Aetos Capital Asia, a private equity real estate firm once behind the largest pan-Asia real estate opportunity fund, is back in fundraising mode, PERE can reveal.
The firm founded in 2002 by chief executive officer Scott Kelley started earlier this month on its quest to raise up to $1 billion for the fifth in its series opportunity funds, Aetos Capital Asia V.
The firm expects to use the capital for investments in Japan, a market that has traditionally been its principal focus, but also elsewhere in Asia.
If successful in meeting its capital raising target it would represent something of a turnaround for a business that raised the majority of its equity in the lead-up to the global financial crisis and was, alongside a number of its peers, caught by the resultant downturn in property values that ensued as a result.
After generating strong returns for Aetos Capital Asia I, its debut opportunity fund which closed in 2003, Aetos went on to haul $2.2 billion for its second in the series in 2005. That vehicle was the region’s largest pan-Asia opportunity fund at the time but its investments struggled and the firm faced a battle to return equity to its investors. Its effort to raise a similar amount for a third vehicle was stifled amid dire capital raising conditions generally as many investors turned their back on the industry.
The firm managed to raise $250 million to seed a fourth vehicle from China Investment Corporation, in 2010. Aetos originally targeted $1 billion for that fund but its offering came before many investors were willing to re-engage with the industry and the vehicle ultimately became more akin to a separate account for the Chinese sovereign wealth fund.
Now, with equity markets demonstrating a greater appetite for opportunistic real estate, the firm is back in the market for $1 billion for Aetos Capital Asia V. To date, no placement agent has been appointed to assist in its fundraising.

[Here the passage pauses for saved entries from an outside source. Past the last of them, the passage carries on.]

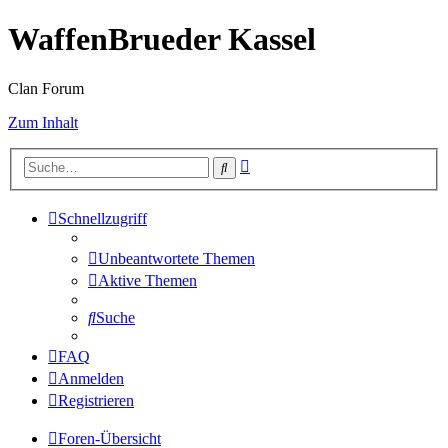
WaffenBrueder Kassel
Clan Forum
Zum Inhalt
Erweiterte
Suche
Suche
Schnellzugriff
Unbeantwortete Themen
Aktive Themen
Suche
FAQ
Anmelden
Registrieren
Foren-Übersicht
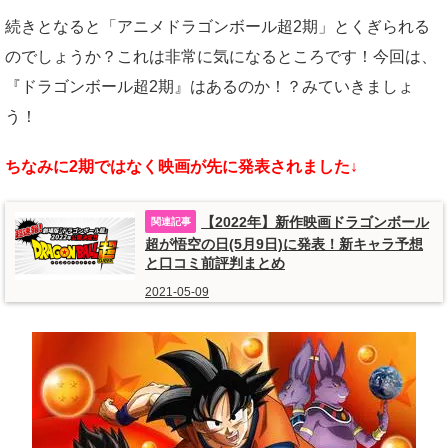
続きとなると「アニメドラゴンボール超2期」とくぎられる
のでしょうか？これは非常に気になるところです！今回は、
『ドラゴンボール超2期』はあるのか！？みていきましょ
う！
ちなみに2期ではなく映画が先に発表されました↓
【2022年】新作映画ドラゴンボール
超が悟空の日(5月9日)に発表！新キャラ予想
と口コミ前評判まとめ
2021-05-09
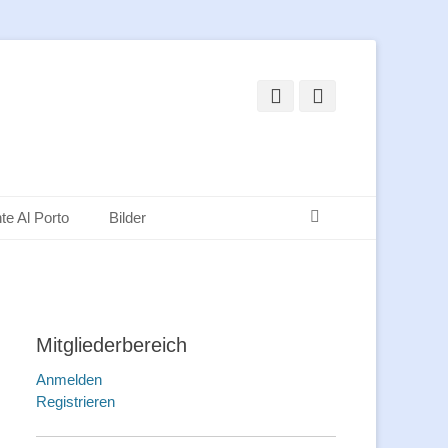
Facebook
Instagram
Suchen
te Al Porto
Bilder
Mitgliederbereich
Anmelden
Registrieren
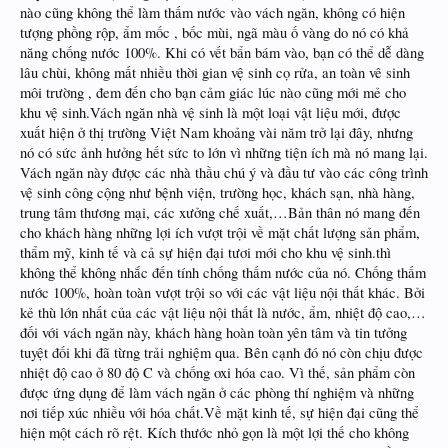
nào cũng không thể làm thấm nước vào vách ngăn, không có hiện
tượng phồng rộp, ẩm mốc , bốc mùi, ngã màu ố vàng do nó có khả
năng chống nước 100%. Khi có vết bẩn bám vào, bạn có thể dễ dàng
lâu chùi, không mất nhiều thời gian vệ sinh cọ rửa, an toàn vê sinh
môi trường , đem đến cho bạn cảm giác lúc nào cũng mới mẻ cho
khu vệ sinh.Vách ngăn nhà vệ sinh là một loại vật liệu mới, được
xuất hiện ở thị trường Việt Nam khoảng vài năm trở lại đây, nhưng
nó có sức ảnh hưởng hết sức to lớn vì những tiện ích mà nó mang lại.
Vách ngăn này được các nhà thầu chú ý và đầu tư vào các công trình
vệ sinh công cộng như bệnh viện, trường học, khách sạn, nhà hàng,
trung tâm thương mại, các xưởng chế xuất,…Bản thân nó mang đến
cho khách hàng những lợi ích vượt trội về mặt chất lượng sản phẩm,
thẩm mỹ, kinh tế và cả sự hiện đại tươi mới cho khu vệ sinh.thì
không thể không nhắc đến tính chống thấm nước của nó. Chống thấm
nước 100%, hoàn toàn vượt trội so với các vật liệu nội thất khác. Bởi
kẻ thù lớn nhất của các vật liệu nội thất là nước, ẩm, nhiệt độ cao,…
đối với vách ngăn này, khách hàng hoàn toàn yên tâm và tin tưởng
tuyệt đối khi đã từng trải nghiệm qua. Bên cạnh đó nó còn chịu được
nhiệt độ cao ở 80 độ C và chống oxi hóa cao. Vì thế, sản phẩm còn
được ứng dụng để làm vách ngăn ở các phòng thí nghiệm và những
nơi tiếp xúc nhiều với hóa chất.Về mặt kinh tế, sự hiện đại cũng thể
hiện một cách rõ rệt. Kích thước nhỏ gọn là một lợi thế cho không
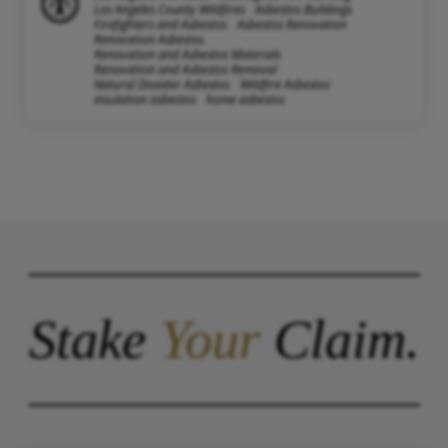
Los Angeles County Wildfires
Asbestos Buildings
Firefighters and Asbestos
Asbestos Renovation
Renovation Asbestos
Renovation and Asbestos Materials
Renovation and Asbestos Removal
Natural Disaster Asbestos
Wildfire Asbestos
insulation asbestos
home asbestos
Stake
Your
Claim.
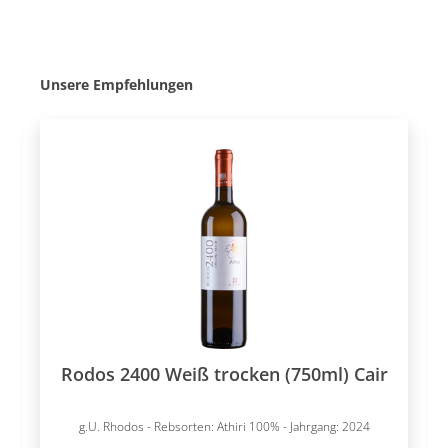
Produktgalerie überspringen
Unsere Empfehlungen
Rodos 2400 Weiß trocken (750ml) Cair
g.U. Rhodos - Rebsorten: Athiri 100% - Jahrgang: 2024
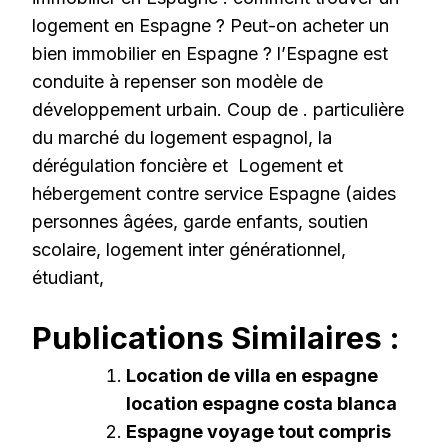
logement en Espagne ? Peut-on acheter un
bien immobilier en Espagne ? l’Espagne est
conduite à repenser son modèle de
développement urbain. Coup de . particulière
du marché du logement espagnol, la
dérégulation foncière et Logement et
hébergement contre service Espagne (aides
personnes âgées, garde enfants, soutien
scolaire, logement inter générationnel,
étudiant,
Publications Similaires :
Location de villa en espagne
location espagne costa blanca
Espagne voyage tout compris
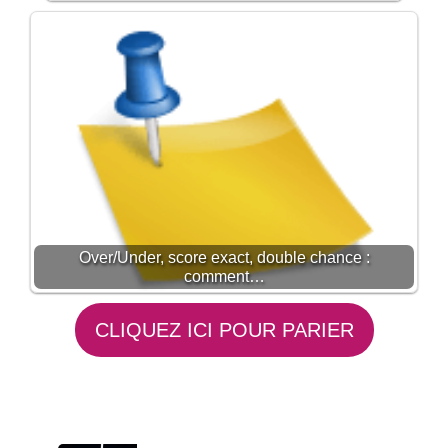
Over/Under, score exact, double chance :
comment…
CLIQUEZ ICI POUR PARIER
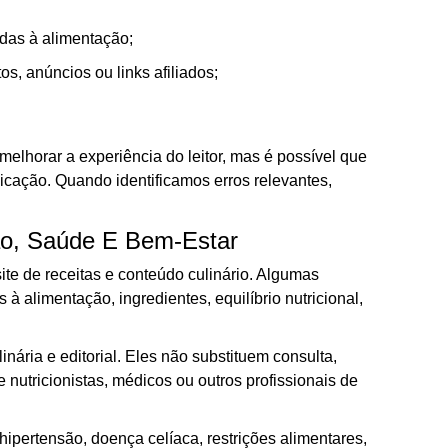
adas à alimentação;
, anúncios ou links afiliados;
melhorar a experiência do leitor, mas é possível que
icação. Quando identificamos erros relevantes,
ão, Saúde E Bem-Estar
ite de receitas e conteúdo culinário. Algumas
 alimentação, ingredientes, equilíbrio nutricional,
inária e editorial. Eles não substituem consulta,
nutricionistas, médicos ou outros profissionais de
hipertensão, doença celíaca, restrições alimentares,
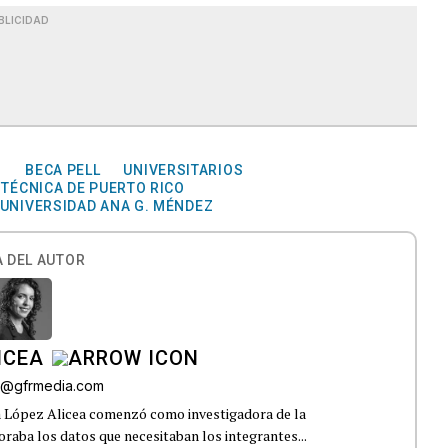
BLICIDAD
S
BECA PELL
UNIVERSITARIOS
ITÉCNICA DE PUERTO RICO
UNIVERSIDAD ANA G. MÉNDEZ
 DEL AUTOR
ICEA
ez@gfrmedia.com
a López Alicea comenzó como investigadora de la
boraba los datos que necesitaban los integrantes...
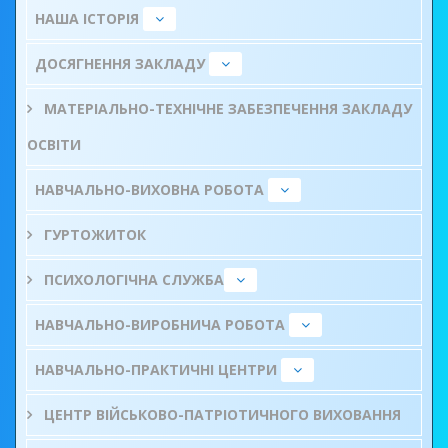
НАША ІСТОРІЯ
ДОСЯГНЕННЯ ЗАКЛАДУ
МАТЕРІАЛЬНО-ТЕХНІЧНЕ ЗАБЕЗПЕЧЕННЯ ЗАКЛАДУ
ОСВІТИ
НАВЧАЛЬНО-ВИХОВНА РОБОТА
ГУРТОЖИТОК
ПСИХОЛОГІЧНА СЛУЖБА
НАВЧАЛЬНО-ВИРОБНИЧА РОБОТА
НАВЧАЛЬНО-ПРАКТИЧНІ ЦЕНТРИ
ЦЕНТР ВІЙСЬКОВО-ПАТРІОТИЧНОГО ВИХОВАННЯ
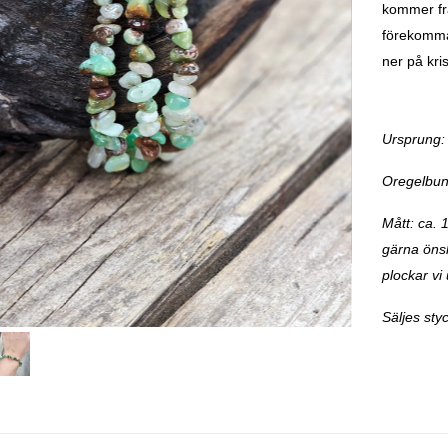
kommer frå
förekomma.
ner på kri
Ursprung: 
Oregelbun
Mått: ca. 
gärna önska
plockar vi 
Säljes styc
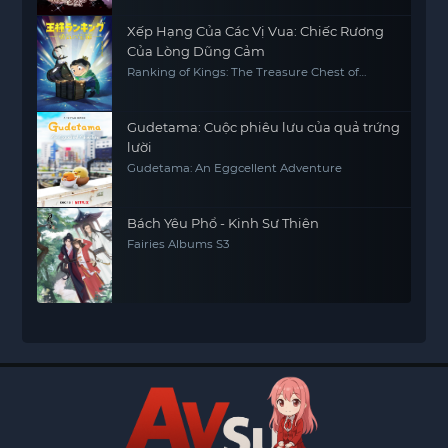
Xếp Hạng Của Các Vị Vua: Chiếc Rương
Của Lòng Dũng Cảm
Ranking of Kings: The Treasure Chest of
Courage
Gudetama: Cuộc phiêu lưu của quả trứng
lười
Gudetama: An Eggcellent Adventure
Bách Yêu Phổ - Kinh Sư Thiên
Fairies Albums S3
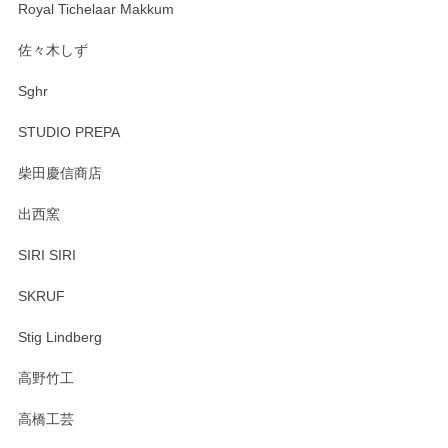
Royal Tichelaar Makkum
佐々木しず
Sghr
STUDIO PREPA
柴田慶信商店
出西窯
SIRI SIRI
SKRUF
Stig Lindberg
高野竹工
高橋工芸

The firm declined to comment on its capital raising plans, however Kelley was a speaker at PERE’s Forum: Japan conference last week. On stage he said the firm was confident that Japanese Prime Minister Shinzo Abe’s economic reforms would make the country’s real estate a more attractive investment proposition. He also counted Japan’s low interest rates and Tokyo’s low rents and high cap rates as positive indicators for making investments today and told delegates: “Tokyo is cheap on a historical basis, even just looking at the beta. It is more attractive than most western markets.”
He said his firm was looking at the US housing market as one driving force for improving market conditions in Japan. “We rely on the US consumer [in Japan] and that is not going to come back until the US housing market hits bottom. We’re starting to see signs of that.”